Operations runbook — Kubernetes deployment
End-to-end walkthrough for shipping AlphaSwarm to any Kubernetes cluster (EKS,
AKS, GKE, vanilla k3s, or the Raspberry Pi k3s cluster owned by
rpi_kubernetes). AlphaSwarm is fully self-contained: every shared service it
depends on (Postgres, Redis, Kafka, MinIO, MLflow, observability stack,
etc.) ships in alphaswarm_platform/deployments/kubernetes/. There is no implicit
dependency on rpi_kubernetes or any other repository.
Prerequisites
kubectl1.30+ with a current context pointing at the target cluster.- Cluster admin (you'll create namespaces + RBAC).
- A container registry the cluster can pull from (Docker Hub / ECR / ACR / GCR).
- An ingress controller (
ingress-nginxrecommended) andcert-managerwith aletsencrypt-prodClusterIssuerfor the AlphaSwarm TLS hosts. - Auth0 tenant configured per
alphaswarm_docs/architecture/decisions/003-auth0-zero-trust.md
(default tenant
alphaswarm-fund.us.auth0.com). - Cluster operators / CRDs installed via alphaswarm_platform/scripts/cluster_install/ (Strimzi, Spark Operator, OpenTelemetry Operator, Phoenix, Redpanda, etc.) - run the relevant installer before applying the AlphaSwarm base kustomization.
Targeted runbooks
- Two-node tower+laptop bootstrap: tower-cluster-deploy.md
- Blue/green domain cutover: alphaswarm-fund-blue-green-cutover.md
Step 1 — provision Auth0 (one-time)
$env:AUTH0_DOMAIN = "your-tenant.us.auth0.com"

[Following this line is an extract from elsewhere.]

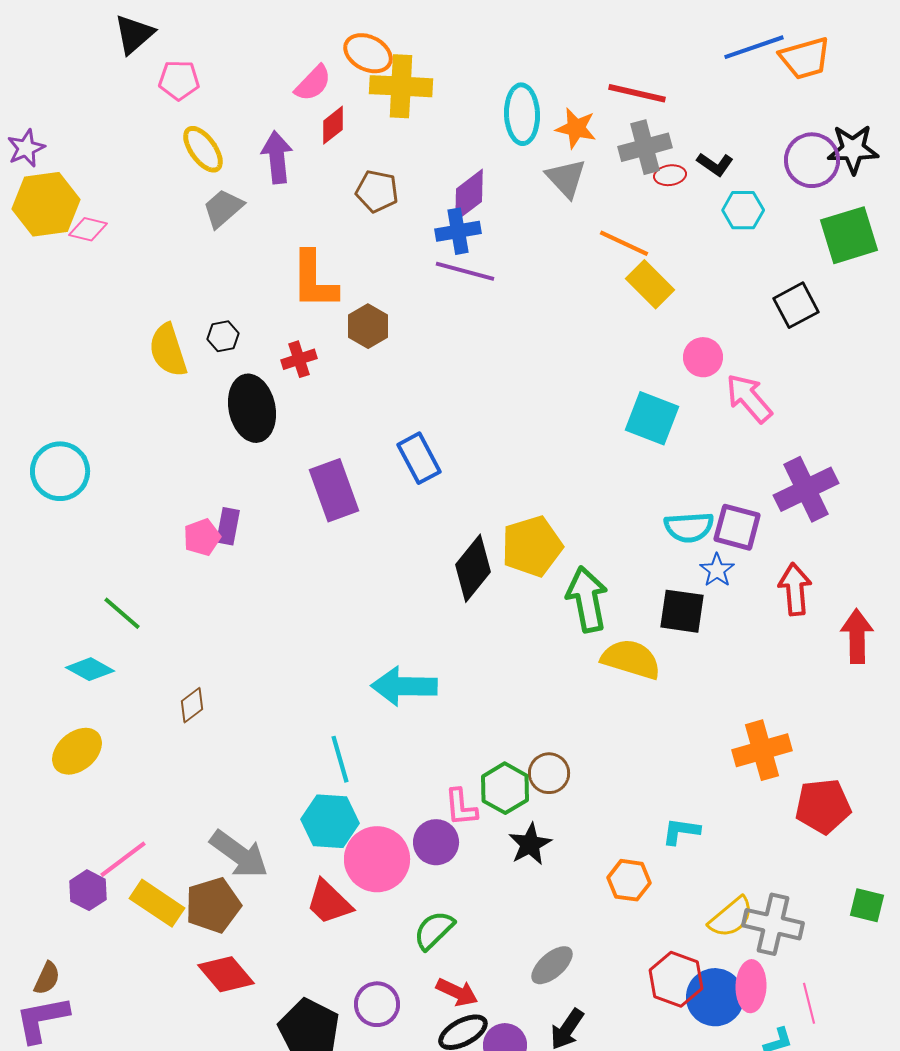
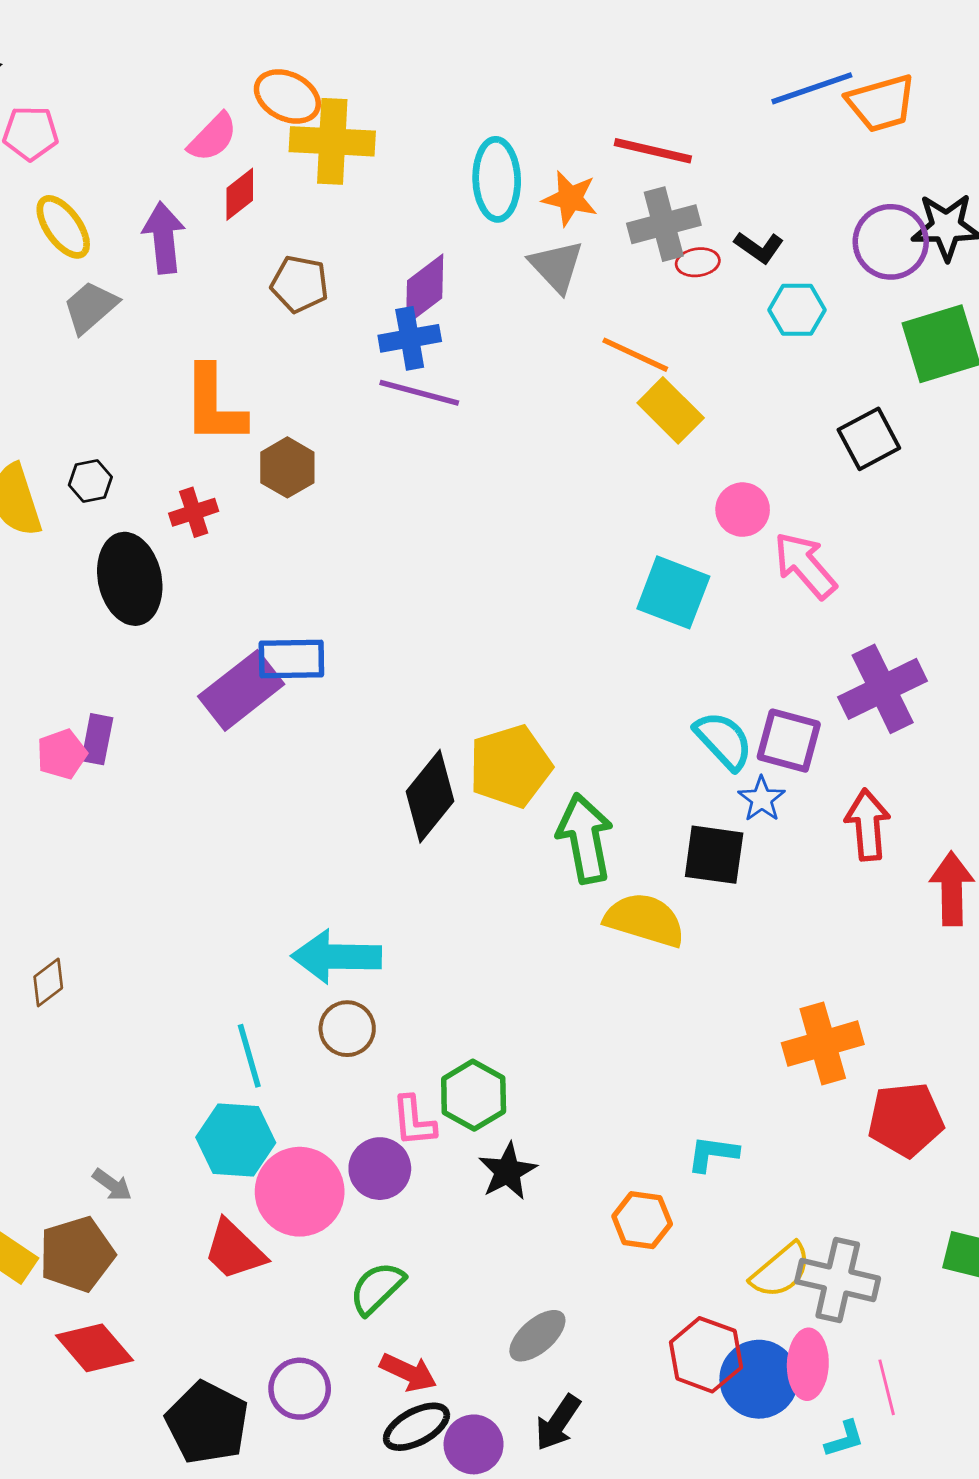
blue rectangle: (419, 458) -> (291, 659), moved, turned -63
purple rectangle: (334, 490) -> (241, 690), turned 72
cyan semicircle: (689, 527) -> (724, 741), turned -129
brown circle: (549, 773) -> (347, 1029), moved
gray arrow: (239, 854) -> (112, 1185), size x0.5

$env:AUTH0_M2M_CLIENT_ID = "..."
$env:AUTH0_M2M_CLIENT_SECRET = "..."
$env:ALPHASWARM_SYNC_URL = "https://api.alphaswarm.enterprise.com/_internal/auth0/sync"

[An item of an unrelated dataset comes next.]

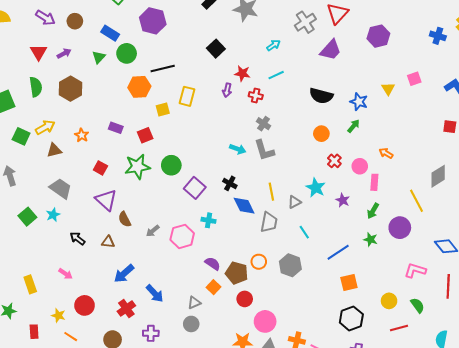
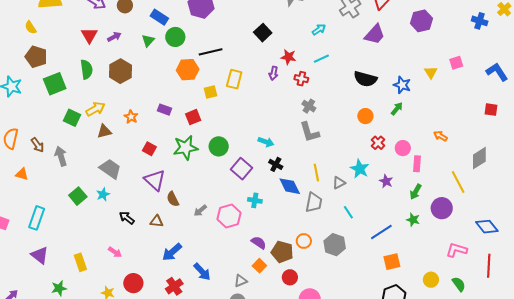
cyan arrow: (238, 149) -> (266, 142), moved
orange arrow: (386, 153) -> (440, 136), moved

python alphaswarm_platform/build/scripts/provision_auth0.py --dry-run # preview
python alphaswarm_platform/build/scripts/provision_auth0.py # apply
This idempotently creates the API resource server, the four roles, and the post-login Action.
Step 2 — generate the K8s ConfigMap + Secret scaffold
make generate-config ENV=k8s
Produces:
alphaswarm_platform/deployments/kubernetes/base/configmaps/alphaswarm-config.yaml(commit this)alphaswarm_platform/deployments/kubernetes/base/secrets/alphaswarm-secrets.yaml.template(DO NOT commit values — CI/CD or external-secrets-operator patches real values)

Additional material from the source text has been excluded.